To make cleaning this machine easier

• Please do not uninstall/install any programs unless asked to
  It is more difficult when files/programs are appearing in/disappearing from the logs.
• Please do not run any scans other than those requested
• Please follow all instructions in the order posted
• All logs/reports, etc.. must be posted in Notepad. Please ensure that word wrap is unchecked. In notepad click format, uncheck word wrap if it is checked.
• Do not attach any logs/reports, etc.. unless specifically requested to do so.
• If you have problems with or do not understand the instructions, Please ask before continuing.
• Please stay with this thread until given the All Clear. A absence of symptoms does not mean a clean machine.

Please read through the instructions to familarize youself with what to expect when the tool runs.

It is vitally important that combofix is renamed before it is even started to download


Please download ComboFix from Link 1

**Note: In the event you already have Combofix, this is a new version that I need you to download. It is important that it is saved directly to your desktop**

• If you are using Firefox, make sure that your download settings are as follows:
  -Tools->Options->Main tab
  -Set to "Always ask me where to Save the files".
  
• During the download, before you save it to your desktop, rename Combofix to jgh.exe

• It is important you rename Combofix during the download, but not after.
• Please do not rename Combofix to other names, but only to the one indicated.
• Close any open browsers.
• Close/disable all anti virus and anti malware programs so they do not interfere with the running of ComboFix

-----------------------------------------------------------

• Very Important! Temporarily disable your anti-virus, script blocking and any anti-malware real-time protection before performing a scan. They can interfere with ComboFix or remove some of its embedded files which may cause "unpredictable results".
• Click on this link to see a list of programs that should be disabled. The list is not all inclusive. If yours is not listed and you don't know how to disable it, please ask.
  
  -----------------------------------------------------------

• Double click on ComboFix.exe (jgh.exe in your case) & follow the prompts.
  
• As part of it's process, ComboFix will check to see if the Microsoft Windows Recovery Console is installed. With malware infections being as they are today, it's strongly recommended to have this pre-installed on your machine before doing any malware removal. It will allow you to boot up into a special recovery/repair mode that will allow us to more easily help you should your computer have a problem after an attempted removal of malware.
  
• Follow the prompts to allow ComboFix to download and install the Microsoft Windows Recovery Console, and when prompted, agree to the End-User License Agreement to install the Microsoft Windows Recovery Console.

**Please note: If the Microsoft Windows Recovery Console is already installed, ComboFix will continue it's malware removal procedures.

Once the Microsoft Windows Recovery Console is installed using ComboFix, you should see the following message:



Click on Yes, to continue scanning for malware.

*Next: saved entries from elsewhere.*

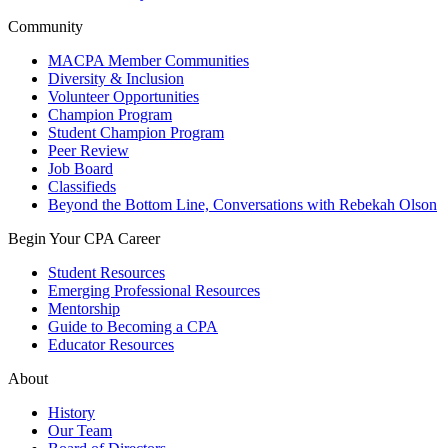
Community
MACPA Member Communities
Diversity & Inclusion
Volunteer Opportunities
Champion Program
Student Champion Program
Peer Review
Job Board
Classifieds
Beyond the Bottom Line, Conversations with Rebekah Olson
Begin Your CPA Career
Student Resources
Emerging Professional Resources
Mentorship
Guide to Becoming a CPA
Educator Resources
About
History
Our Team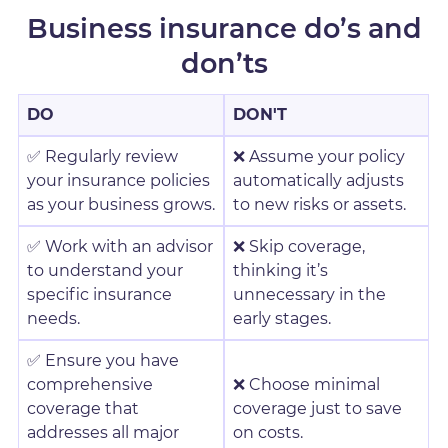
Business insurance do’s and
don’ts
DO
DON'T
✅ Regularly review
❌ Assume your policy
your insurance policies
automatically adjusts
as your business grows.
to new risks or assets.
✅ Work with an advisor
❌ Skip coverage,
to understand your
thinking it’s
specific insurance
unnecessary in the
needs.
early stages.
✅ Ensure you have
comprehensive
❌ Choose minimal
coverage that
coverage just to save
addresses all major
on costs.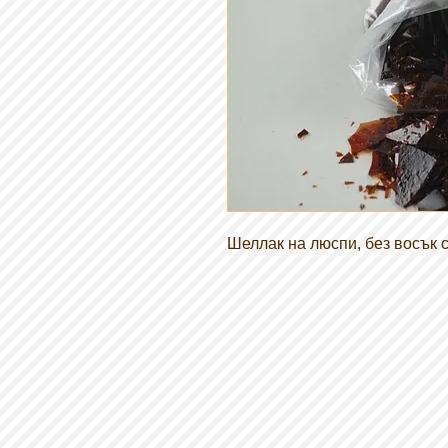
Шеллак на люспи, без восък с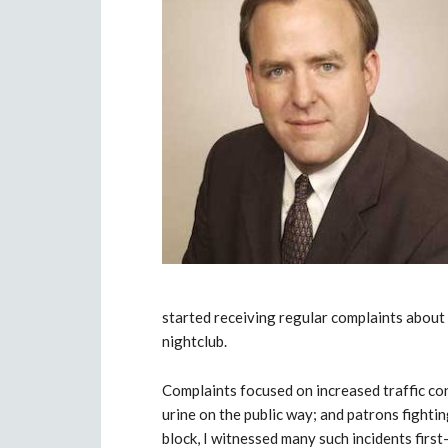
started receiving regular complaints abou
nightclub.
Complaints focused on increased traffic co
urine on the public way; and patrons fightin
block, I witnessed many such incidents first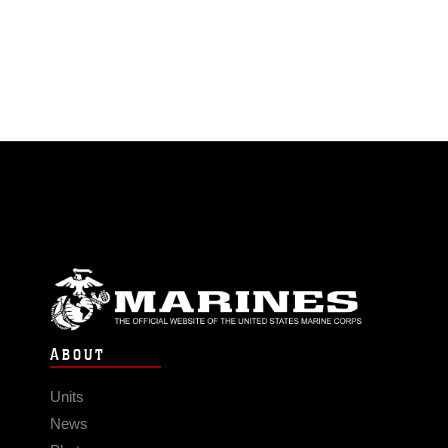
ABOUT
Units
News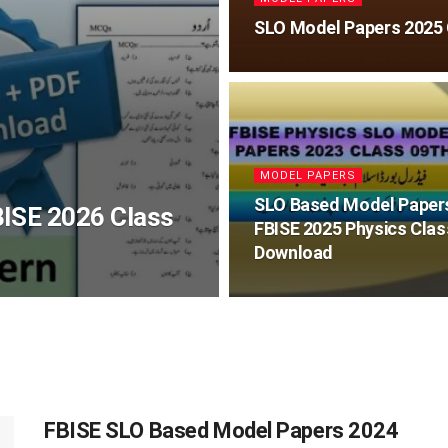
SLO Model Papers 2025 
MODEL PAPERS
SLO Based Model Paper
ISE 2026 Class
FBISE 2025 Physics Clas
Download
FBISE SLO Based Model Papers 2024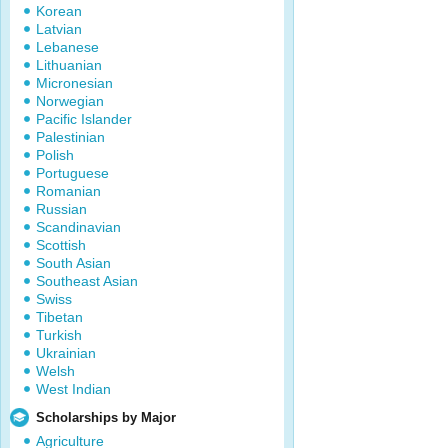
Korean
Latvian
Lebanese
Lithuanian
Micronesian
Norwegian
Pacific Islander
Palestinian
Polish
Portuguese
Romanian
Russian
Scandinavian
Scottish
South Asian
Southeast Asian
Swiss
Tibetan
Turkish
Ukrainian
Welsh
West Indian
Scholarships by Major
Agriculture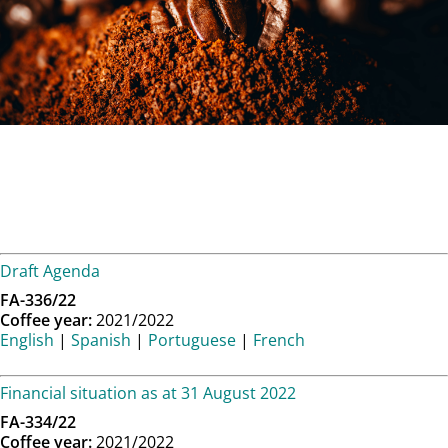
Draft Agenda
FA-336/22
Coffee year:
2021/2022
English
|
Spanish
|
Portuguese
|
French
Financial situation as at 31 August 2022
FA-334/22
Coffee year:
2021/2022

When finished, it shall produce a log for you. Please include the C:\ComboFix.txt in your next reply.

Notes:

1.Do not mouse-click Combofix's window while it is running. That may cause it to stall.
2. ComboFix may reset a number of Internet Explorer's settings, including making I-E the default browser.
3. CF disconnects your machine from the internet. The connection is automatically restored before CF completes its run. If CF runs into difficulty and terminates prematurely, the connection can be manually restored by restarting your machine.[/b]

Please post back with

• combofix log

How is the computer?

Thanks

[oldman960]

Hi,

Do you still need help with this?

[oldman960]

Due to inactivity, this thread will now be closed.

Note:If it has been three days or more since your last post, and the helper assisting you posted a response to that post to which you did not reply, your topic will not be reopened. At that point, if you still require help, please start a new topic and include a fresh DDS log and a link to your previous thread. Please do not add any logs that might have been requested in the closed topic, you would be starting fresh.